Geochemical Characteristics and Thermal Evolution History of Jurassic Tamulangou Formation Source Rocks in the Hongqi Depression, Hailar Basin

The Jurassic Tamulangou Formation in the Hongqi Depression has favorable hydrocarbon generation conditions and great resource potential. This study systematically analyzes the geochemical characteristics and thermal evolution history of the source rocks using data from multiple key wells. The dark mudstone of the Tamulangou Formation has a thickness ranging from 50 to 200 m, with an average total organic carbon (TOC) content of 0.14–2.91%, an average chloroform bitumen “A” content of 0.168%, and an average hydrocarbon generation potential of 0.13–3.71 mg/g.

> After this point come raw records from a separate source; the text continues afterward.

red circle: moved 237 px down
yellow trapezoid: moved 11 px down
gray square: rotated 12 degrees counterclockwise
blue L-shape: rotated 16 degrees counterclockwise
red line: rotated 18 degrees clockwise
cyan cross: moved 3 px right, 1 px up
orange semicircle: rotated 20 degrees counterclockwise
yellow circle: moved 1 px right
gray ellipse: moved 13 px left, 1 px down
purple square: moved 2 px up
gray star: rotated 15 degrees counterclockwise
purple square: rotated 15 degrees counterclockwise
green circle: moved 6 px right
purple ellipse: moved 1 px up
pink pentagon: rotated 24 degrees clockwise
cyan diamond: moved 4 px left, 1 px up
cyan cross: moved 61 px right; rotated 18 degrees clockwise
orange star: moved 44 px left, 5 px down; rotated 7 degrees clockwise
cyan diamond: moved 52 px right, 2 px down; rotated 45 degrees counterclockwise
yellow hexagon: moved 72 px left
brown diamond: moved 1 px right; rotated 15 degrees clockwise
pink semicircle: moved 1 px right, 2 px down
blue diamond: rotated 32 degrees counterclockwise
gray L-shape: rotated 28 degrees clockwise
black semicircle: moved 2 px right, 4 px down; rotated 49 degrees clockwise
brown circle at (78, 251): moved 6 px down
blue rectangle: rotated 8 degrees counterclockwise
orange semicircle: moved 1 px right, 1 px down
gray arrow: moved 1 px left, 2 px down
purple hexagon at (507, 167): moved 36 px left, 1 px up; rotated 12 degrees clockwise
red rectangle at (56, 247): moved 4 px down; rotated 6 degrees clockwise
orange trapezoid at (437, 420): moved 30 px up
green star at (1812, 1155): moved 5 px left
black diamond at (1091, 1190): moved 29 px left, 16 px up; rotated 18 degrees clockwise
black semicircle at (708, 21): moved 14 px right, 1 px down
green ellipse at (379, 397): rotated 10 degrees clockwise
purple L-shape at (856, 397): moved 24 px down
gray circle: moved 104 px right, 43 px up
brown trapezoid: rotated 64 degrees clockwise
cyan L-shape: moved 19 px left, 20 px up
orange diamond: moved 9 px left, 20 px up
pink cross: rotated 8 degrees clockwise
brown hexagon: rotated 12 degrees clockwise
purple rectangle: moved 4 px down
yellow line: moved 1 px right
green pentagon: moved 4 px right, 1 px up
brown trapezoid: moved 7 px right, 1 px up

The organic matter is primarily Type II and Type III kerogen, with an average vitrinite reflectance of 0.71–1.36%, indicating that the source rocks have generally reached the mature hydrocarbon generation stage and are classified as medium-quality source rocks. Thermal history simulation results show that the source rocks have undergone two major thermal evolution stages: a rapid heating phase from the Late Jurassic to Early Cretaceous and a slow cooling phase from the Late Cretaceous to the present. There are differences in the thermal evolution history of different parts of the Hongqi Depression. In the southern part, the Tamulangou Formation entered the hydrocarbon generation threshold at 138 Ma, reached the hydrocarbon generation peak at approximately 119 Ma, and is currently in a highly mature hydrocarbon generation stage. In contrast, the central part entered the hydrocarbon generation threshold at 128 Ma, reached a moderately mature stage around 74 Ma, and has remained at this stage to the present. Thermal history simulations indicate that the Hongqi Depression reached its maximum paleotemperature at 100 Ma in the Late Early Cretaceous. The temperature evolution pattern is characterized by an initial increase followed by a gradual decrease. During the Late Jurassic to Early Cretaceous, the Hongqi Depression experienced significant fault-controlled subsidence and sedimentation, with a maximum sedimentation rate of 340 m/Ma, accompanied by intense volcanic activity that created a high-temperature geothermal gradient of 40–65 °C/km, with paleotemperatures exceeding 140 °C and a heating rate of 1.38–2.02 °C/Ma. This thermal background is consistent with the relatively high thermal regime observed in northern Chinese basins during the Late Early Cretaceous. Subsequently, the basin underwent uplift and cooling, reducing subsidence and gradually lowering formation temperatures.